Gramm-Leach-Bliley Act (GLBA) - AWS Audit Manager

Gramm-Leach-Bliley Act (GLBA)

To assist you with your audit preparation, AWS Audit Manager provides a prebuilt framework that supports the Gramm-Leach-Bliley Act (GLBA).

What is the Gramm-Leach-Bliley Act (GLBA)?

The Gramm-Leach-Bliley Act (GLB Act or GLBA), also known as the Financial Service Modernization Act of 1999, is a federal law enacted in the United States to control the ways that financial institutions deal with the private information of individuals. The Act consists of three sections. The first is the Financial Privacy Rule, which regulates the collection and disclosure of private financial information. The second is the Safeguards Rule, which stipulates that financial institutions must implement security programs to protect such information. The third is the Pretexting provisions, which prohibit the practice of pretexting (accessing private information using false pretenses). The Act also requires financial institutions to give customers written privacy notices that explain their information-sharing practices.
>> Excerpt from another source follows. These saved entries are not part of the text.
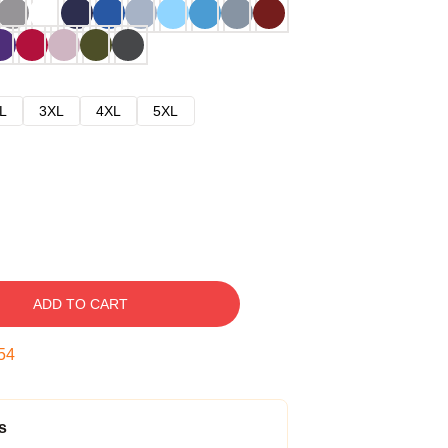
L
3XL
4XL
5XL
ADD TO CART
53
s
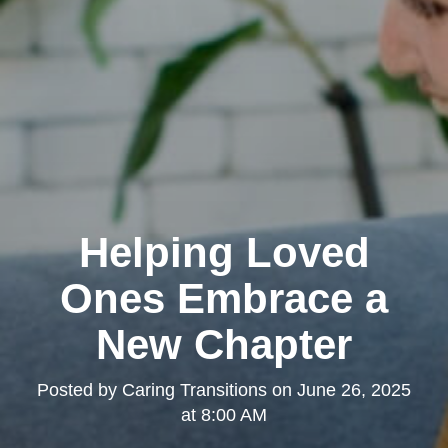
Helping Loved
Ones Embrace a
New Chapter
Posted by
Caring Transitions
on
June 26, 2025
at 8:00 AM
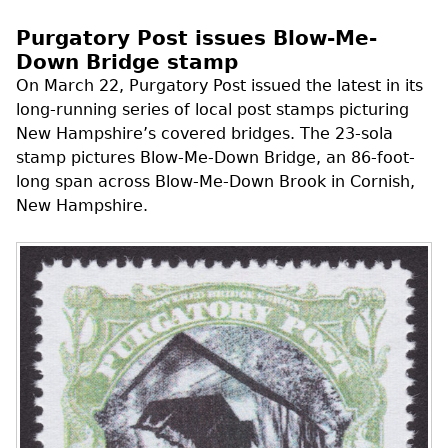
Purgatory Post issues Blow-Me-
Down Bridge stamp
On March 22, Purgatory Post issued the latest in its
long-running series of local post stamps picturing
New Hampshire’s covered bridges. The 23-sola
stamp pictures Blow-Me-Down Bridge, an 86-foot-
long span across Blow-Me-Down Brook in Cornish,
New Hampshire.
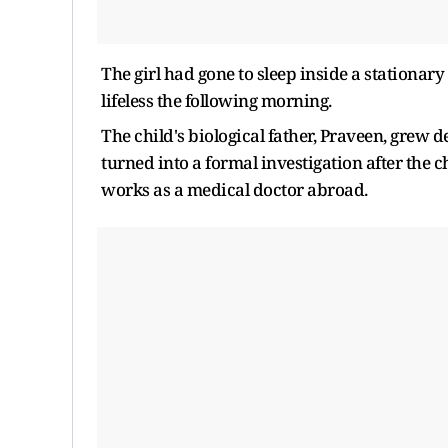
The girl had gone to sleep inside a stationar
lifeless the following morning.
The child's biological father, Praveen, grew d
turned into a formal investigation after the 
works as a medical doctor abroad.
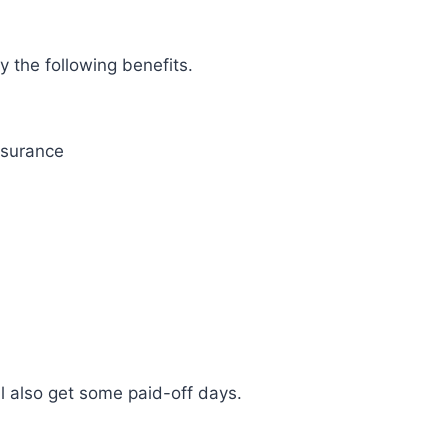
oy the following benefits.
nsurance
l also get some paid-off days.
Use AWS Audit Manager to support your Gramm-Leach-Bliley-Act audit preparation

You can use the Gramm-Leach-Bliley Act (GLBA) framework to help you prepare for audits. This framework includes a prebuilt collection of 4 automated controls and 110 manual controls. These controls are grouped into control sets according to GLBA requirements. You can also customize this framework and its controls to support internal audits with specific requirements.

The controls in this Audit Manager framework aren't intended to verify whether your systems are compliant with GLBA regulations. Moreover, they can't guarantee that you'll pass a GLBA assessment. AWS Audit Manager doesn't automatically check procedural controls that require manual evidence collection.

You can find this framework under the Standard frameworks tab of the Framework library in Audit Manager.

For instructions on how to create an assessment using this framework, see Creating an assessment. For instructions on how to customize this framework to support your specific requirements, see Customizing an existing framework and Customizing an existing control.